Bu nedenle, çalışmanın geçtiği iddia edilen işyerinden uyuşmazlık konusu dönemde bildirimi bulunan bordrolu tanıklardan mahkemece dinlenmemiş olanların beyanlarına başvurulmalı, daha önce yapılan komşu işyeri araştırmasında “komşu işyeri bulunmadığı, çevresinin konut olduğu, en yakın işyerinin caddenin karşısında bulunduğu” belirtildiğinden, emniyet, zabıta, vergi dairesi, SGK aracılığı ile yakın apartmanların kapıcıları ile lokantaya komşu civar işyerleri tespit edilip ,bu işyerlerinin sahipleri ile kayıtlı çalışanlarının beyanlarına başvurulmalı, dinlenen tanıkların beyanının sıhhatini denetlemek üzere hizmet cetvelleri ve vergi kayıtları dosyaya alınmalı,ayrıca 03.11.2010 tarihli tutanakta işyerinde çalıştığı tespit edilen kişiler tanık olarak dinlenilmeli , davalı işyerinde 03.11.2010 tarihinde meydana gelen olay ile ilgili soruşturma dosyası ve daha sonrasında davacı ile davalılar arasında görülen ceza davalarına ilişkin tüm dosyalar getirtilerek, bu dosyalarda davalı işverenlerin ve olaya tanık olan kişilerin davacının çalışma süresine ilişkin beyanları irdelenmeli, mahkemenin gerekçesinde davacının 2008-2009 yıllarında kendisine ait kıraathanesi olduğunun tanıklarca ifade edildiğini belirttiği, ancak bu yönde bir araştırma yapılmadığı görüldüğünden, davacı adına ihtilaflı dönemde vergi kaydı olup olmadığı araştırılmalı, davacının 13.11.2010 tarihinden sonra bir kısım hizmeti davalı işveren tarafından kesintili olarak bildirildiğinden,özellikle bu dönemde çalışmasının sürekli mi kesintili mi olduğu yönünde tanıkların beyanına başvurulmalı, gerçek işveren belirlenerek, böylelikle uyuşmazlık konusu husus, hiçbir kuşku ve duraksamaya yer bırakmayacak biçimde çözümlenip; deliller hep birlikte değerlendirilip takdir edilerek varılacak sonuç uyarınca bir karar verilmelidir.
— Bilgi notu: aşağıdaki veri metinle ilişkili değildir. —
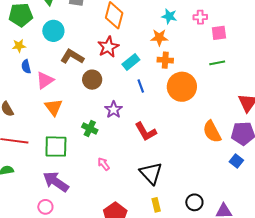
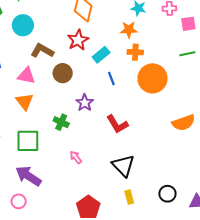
pink triangle: (45, 80) -> (26, 76), moved, turned 48
orange semicircle: (212, 132) -> (183, 123), turned -80

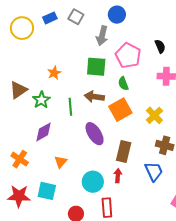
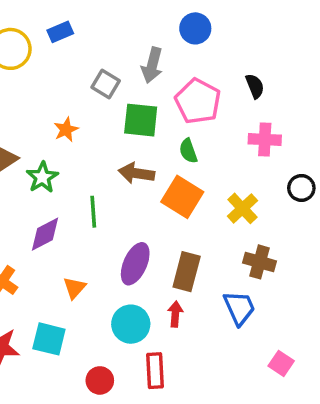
blue circle: (117, 15) -> (195, 28), moved
gray square: (76, 17) -> (106, 84), moved
green line: (70, 107) -> (93, 212), moved
orange square: (120, 110) -> (182, 197), turned -30
purple ellipse: (95, 134) -> (135, 264), moved, turned 55

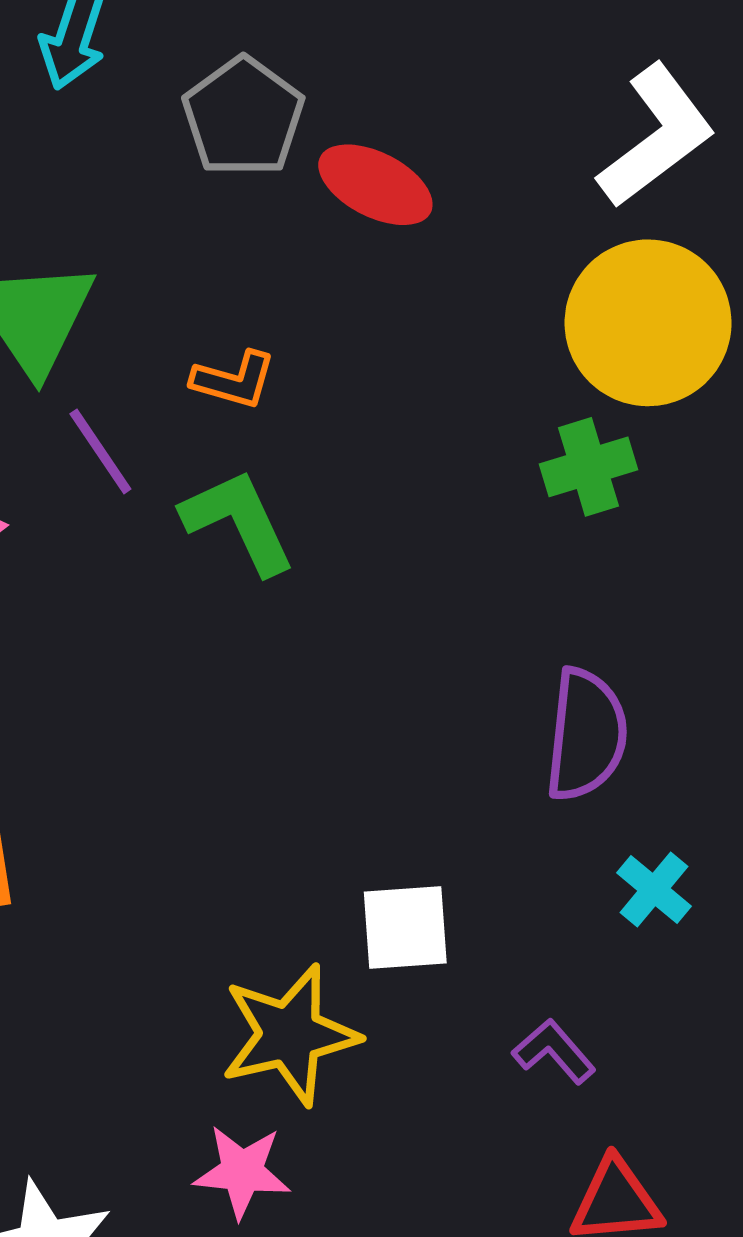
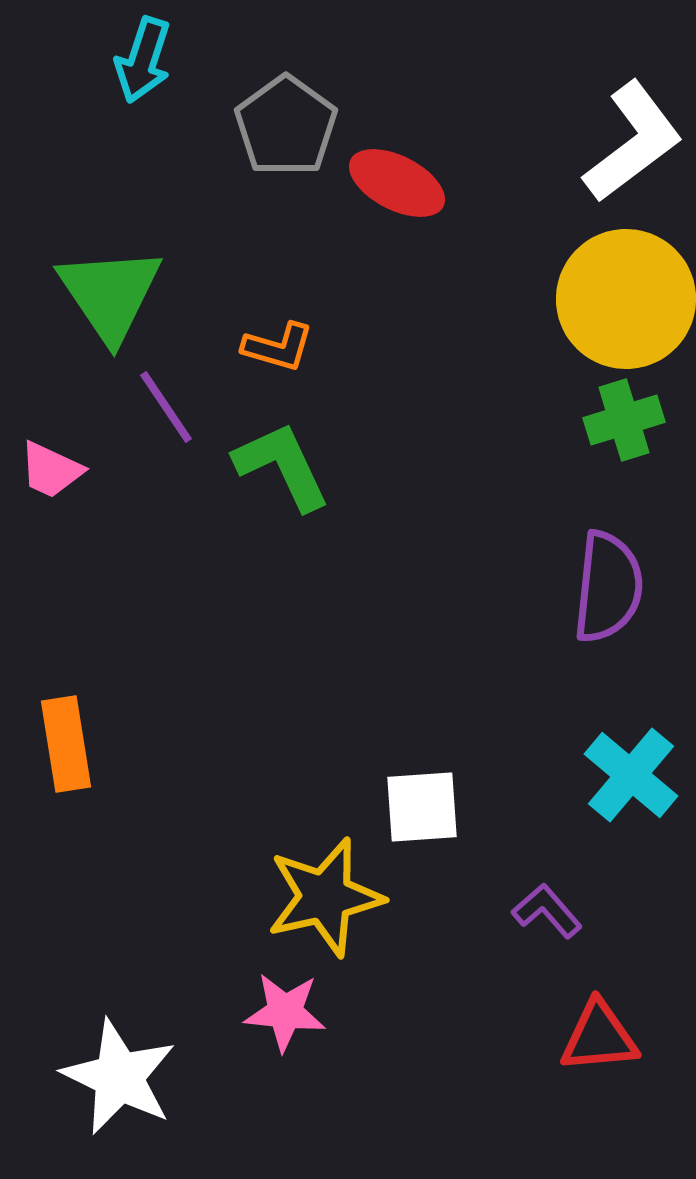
green cross: (588, 467) -> (624, 420), moved
purple semicircle: (586, 735) -> (608, 587), moved
cyan cross: (654, 889) -> (631, 775), size x1.5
Mahkemece, bu maddi ve hukuki olgular göz ardı edilerek eksik araştırma ve inceleme sonucu yazılı şekilde hüküm kurulması, usul ve yasaya aykırı olup, bozma nedenidir.
O halde, davacının bu yönleri amaçlayan temyiz itirazları kabul edilmeli ve hüküm bozulmalıdır.
SONUÇ: Temyiz edilen hükmün yukarıda açıklanan nedenlerle BOZULMASINA, peşin yatırılan harcın istek halinde davacıya iadesine, 04/10/2021 gününde oybirliğiyle karar verildi.